This is a fork of minimap2 that replaces the minimizer algorithm with the mod-minimizer scheme, based on the paper:
The mod-minimizer: a simple and efficient sampling algorithm for long k-mers
Ragnar Groot Koerkamp, Giulio Ermanno Pibiri
bioRxiv 2024.05.25.595898; doi: 10.1101/2024.05.25.595898
This fork modifies the minimap2 code to implement the mod-minimizer algorithm for finding (w,k)-minimizers on DNA sequences. The mod-minimizer scheme provides a simple and efficient sampling algorithm for long k-mers, improving performance in certain applications.
Note: This implementation reduces the minimizer density. If you wish to achieve approximately the same minimizer density as Minimap2's default settings, it is recommended to use the flag -w 8.
The mod-minimizer algorithm finds (w,k)-minimizers on a DNA sequence using the following procedure:
Notation:
- tmer: A newly constructed t-mer by removing the first base and appending the new base.

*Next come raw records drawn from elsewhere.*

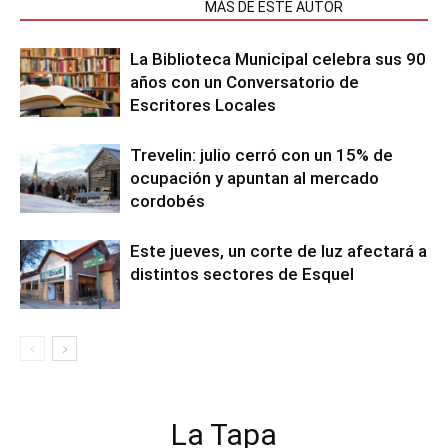
NOTAS RELACIONADAS
MÁS DE ESTE AUTOR
La Biblioteca Municipal celebra sus 90
años con un Conversatorio de
Escritores Locales
Trevelin: julio cerró con un 15% de
ocupación y apuntan al mercado
cordobés
Este jueves, un corte de luz afectará a
distintos sectores de Esquel
La Tapa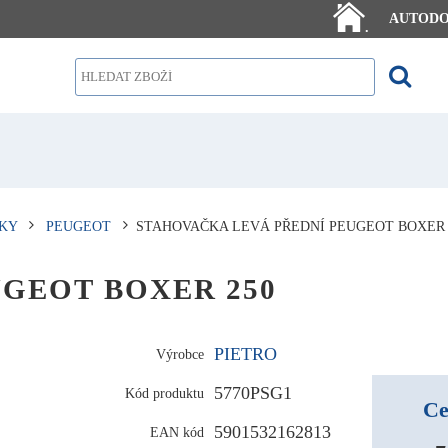
AUTOD
.
KY
PEUGEOT
STAHOVAČKA LEVÁ PŘEDNÍ PEUGEOT BOXER 
PEUGEOT BOXER 250
PIETRO
Výrobce
5770PSG1
Kód produktu
Ce
5901532162813
EAN kód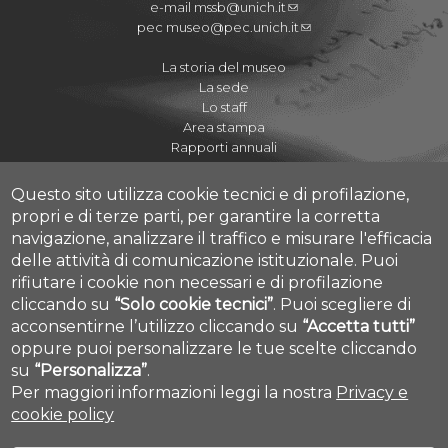
e-mail
mssb@unich.it
pec
museo@pec.unich.it
La storia del museo
La sede
Lo staff
Area stampa
Rapporti annuali
Questo sito utilizza cookie tecnici e di profilazione,
propri e di terze parti, per garantire la corretta
navigazione, analizzare il traffico e misurare l'efficacia
Regolamenti
delle attività di comunicazione istituzionale.
Puoi
Quaderni del Museo
rifiutare i cookie non necessari e di profilazione
Journal of Paleopathology
cliccando su
“Solo cookie tecnici”
.
Puoi scegliere di
Proposte didattiche A.S. 2020-2021
acconsentirne l’utilizzo cliccando su
“Accetta tutti”
Cookie settings
I Cicli dell'Arte
oppure puoi personalizzare le tue scelte cliccando
su
“Personalizza”
.
Per maggiori informazioni leggi la nostra
Privacy e
cookie policy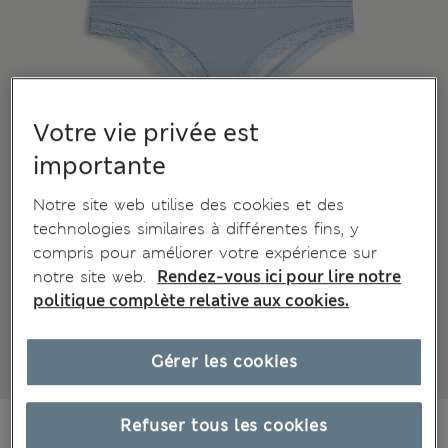
Votre vie privée est
importante
Notre site web utilise des cookies et des
technologies similaires à différentes fins, y
compris pour améliorer votre expérience sur
notre site web.
Rendez-vous ici pour lire notre
politique complète relative aux cookies.
Gérer les cookies
€18,00
Refuser tous les cookies
Tous les prix incluent les taxes et les frais de douanes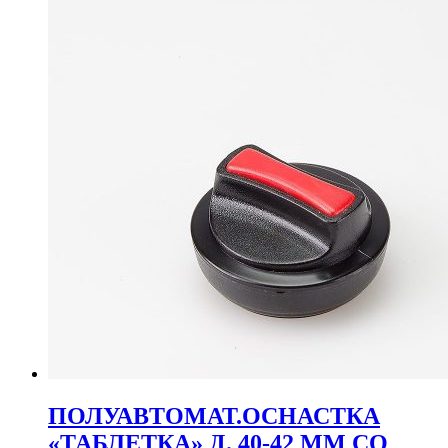
ПОЛУАВТОМАТ.ОСНАСТКА
«ТАБЛЕТКА» Д. 40-42 ММ СО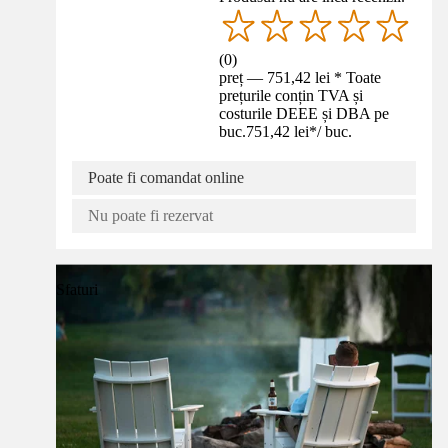
(
0
)
preț — 751,42 lei * Toate
prețurile conțin TVA și
costurile DEEE și DBA pe
buc.
751,42 lei
*
/
buc.
Poate fi comandat online
Nu poate fi rezervat
Sfaturi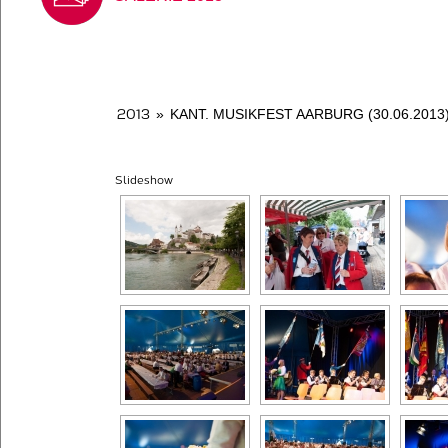
2013
»
KANT. MUSIKFEST AARBURG (30.06.2013
Slideshow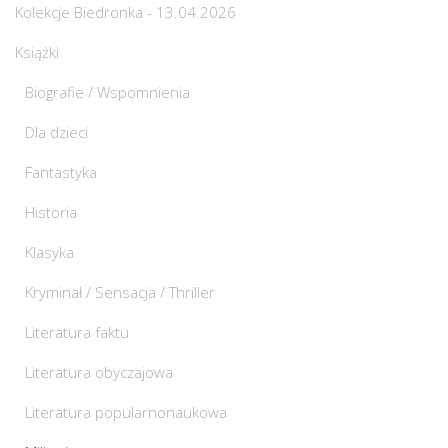
Kolekcje Biedronka - 13.04.2026
Książki
Biografie / Wspomnienia
Dla dzieci
Fantastyka
Historia
Klasyka
Kryminał / Sensacja / Thriller
Literatura faktu
Literatura obyczajowa
Literatura popularnonaukowa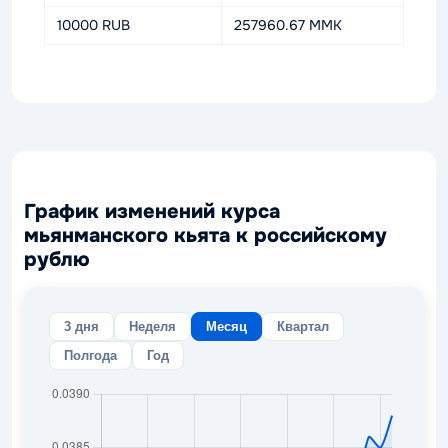
10000 RUB
257960.67 MMK
График изменений курса
мьянманского кьята к российскому
рублю
3 дня
Неделя
Месяц
Квартал
Полгода
Год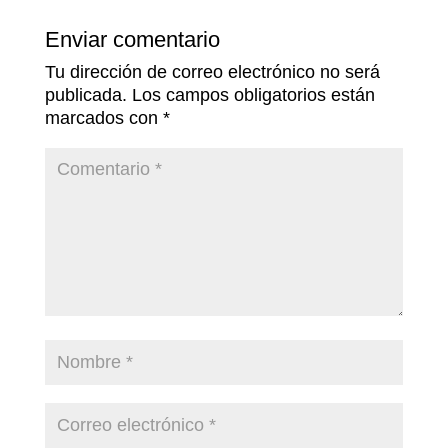
Enviar comentario
Tu dirección de correo electrónico no será
publicada.
Los campos obligatorios están
marcados con
*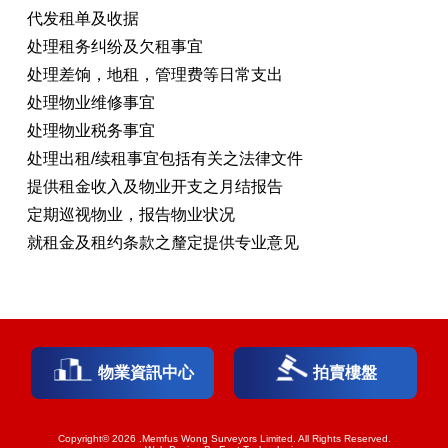
代发租单及收据
处理租务纠纷及欠租事宜
处理差饷，地租，管理费等日常支出
处理物业维修事宜
处理物业税务事宜
处理出租/续租事宜包括有关之法律文件
提供租金收入及物业开支之月结报告
定期巡视物业，报告物业状况
就租金及租约条款之釐定提供专业意见
物業資訊中心
拍賣樓盤
Copyright© 2026 .Memfus Wong Surveyors Limited. All Rights Reserved.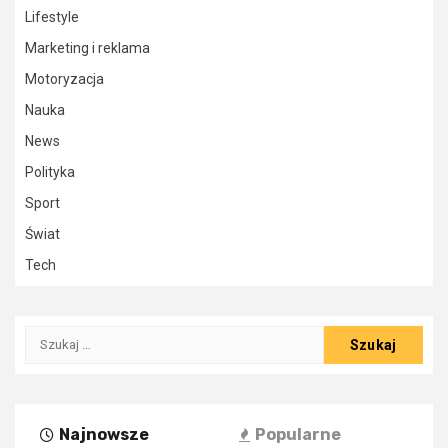
Lifestyle
Marketing i reklama
Motoryzacja
Nauka
News
Polityka
Sport
Świat
Tech
Szukaj:
Najnowsze
Popularne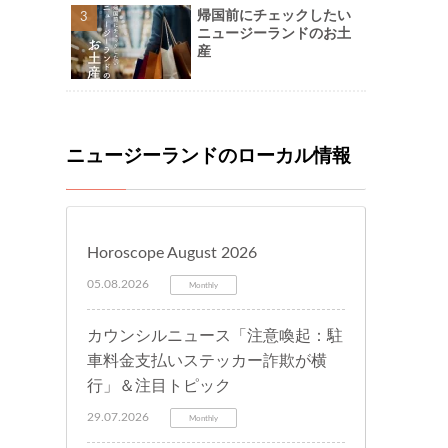
帰国前にチェックしたい
ニュージーランドのお土
産
ニュージーランドのローカル情報
Horoscope August 2026
05.08.2026
Monthly
カウンシルニュース「注意喚起：駐
車料金支払いステッカー詐欺が横
行」＆注目トピック
29.07.2026
Monthly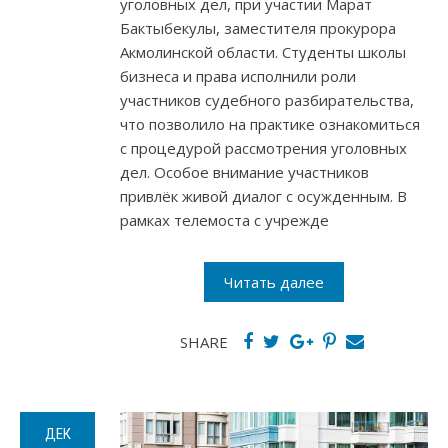
уголовных дел, при участии Марат
Бактыбекулы, заместителя прокурора
Акмолинской области. Студенты школы
бизнеса и права исполнили роли
участников судебного разбирательства,
что позволило на практике ознакомиться
с процедурой рассмотрения уголовных
дел. Особое внимание участников
привлёк живой диалог с осужденным. В
рамках телемоста с учрежде
Читать далее
SHARE
ДЕК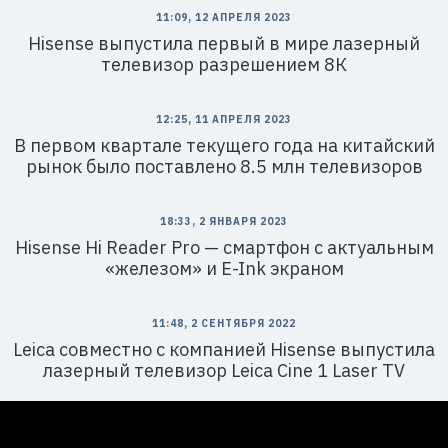
11:09, 12 АПРЕЛЯ 2023
Hisense выпустила первый в мире лазерный
телевизор разрешением 8К
12:25, 11 АПРЕЛЯ 2023
В первом квартале текущего года на китайский
рынок было поставлено 8.5 млн телевизоров
18:33, 2 ЯНВАРЯ 2023
Hisense Hi Reader Pro — смартфон с актуальным
«железом» и E-Ink экраном
11:48, 2 СЕНТЯБРЯ 2022
Leica совместно с компанией Hisense выпустила
лазерный телевизор Leica Cine 1 Laser TV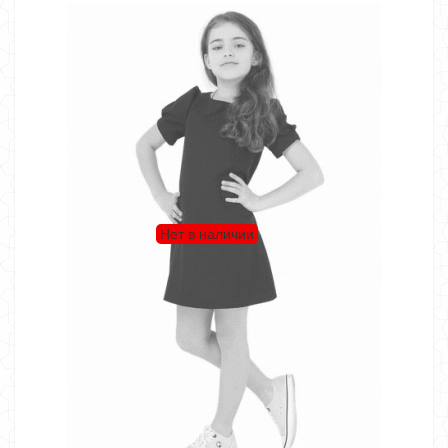
Нет в наличии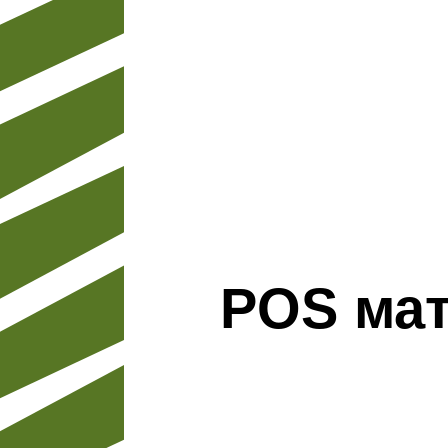
POS ма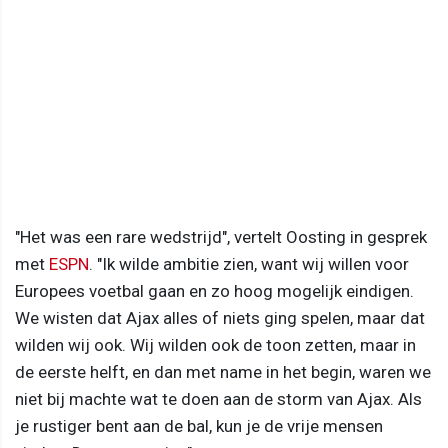
"Het was een rare wedstrijd", vertelt Oosting in gesprek
met
ESPN
. "Ik wilde ambitie zien, want wij willen voor
Europees voetbal gaan en zo hoog mogelijk eindigen.
We wisten dat Ajax alles of niets ging spelen, maar dat
wilden wij ook. Wij wilden ook de toon zetten, maar in
de eerste helft, en dan met name in het begin, waren we
niet bij machte wat te doen aan de storm van Ajax. Als
je rustiger bent aan de bal, kun je de vrije mensen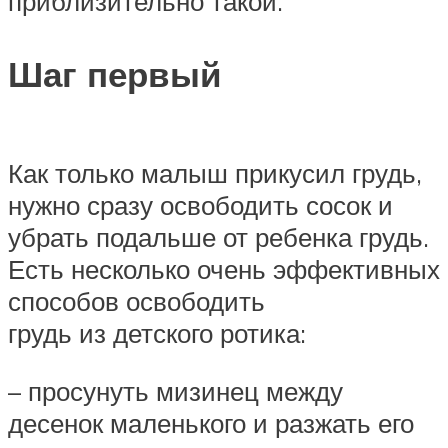
приблизительно такой.
Шаг первый
Как только малыш прикусил грудь,
нужно сразу освободить сосок и
убрать подальше от ребенка грудь.
Есть несколько очень эффективных
способов освободить
грудь из детского ротика:
– просунуть мизинец между
десенок маленького и разжать его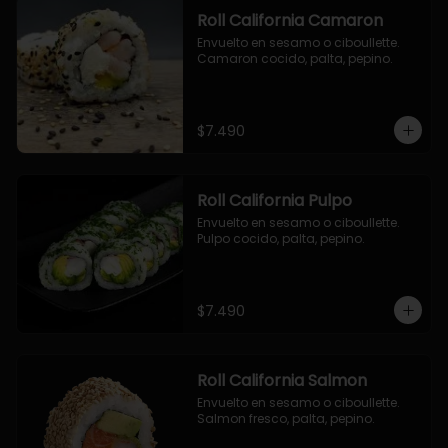
Roll California Camaron
Envuelto en sesamo o ciboullette. 
Camaron cocido, palta, pepino.
$7.490
Roll California Pulpo
Envuelto en sesamo o ciboullette. 
Pulpo cocido, palta, pepino.
$7.490
Roll California Salmon
Envuelto en sesamo o ciboullette. 
Salmon fresco, palta, pepino.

- W: Set of t-mers in the current window.
- tmer_i: The i-th t-mer of the window.
- kmer_i: The i-th k-mer of the window.
- h(a): Hash of sequence a.
- rc(a): Reverse complement of sequence a.
- pos_W(a): Position of a within window W (0-indexed).
- M: List of minimizers.
Procedure:
Using a sliding window, construct the entering t-mer:
-
Update Window: Remove the oldest t-mer from W:
W = W \ {W_0} -
Compute t-mer Info:
info = min( h(tmer), h(rc(tmer)) ) -
Add t-mer to Window:
W = W ∪ {info} -
Find Minimal t-mer:
min = min(W) -
Compute Position:
p = pos_W(min) mod w -
Select k-mer:
kmer = min( h(kmer_p), h(rc(kmer_p)) ) -
Update Minimizers:
M = M ∪ {kmer}
For more details on the algorithm and its implementation, please refer to the original paper.
For all other details, usage instructions, and documentation, please refer to the original minimap2 repository.
The version of the base Minimap2 program used for this modification and the corresponding benchmarks is Release 2.28-r1209 (27 March 2024).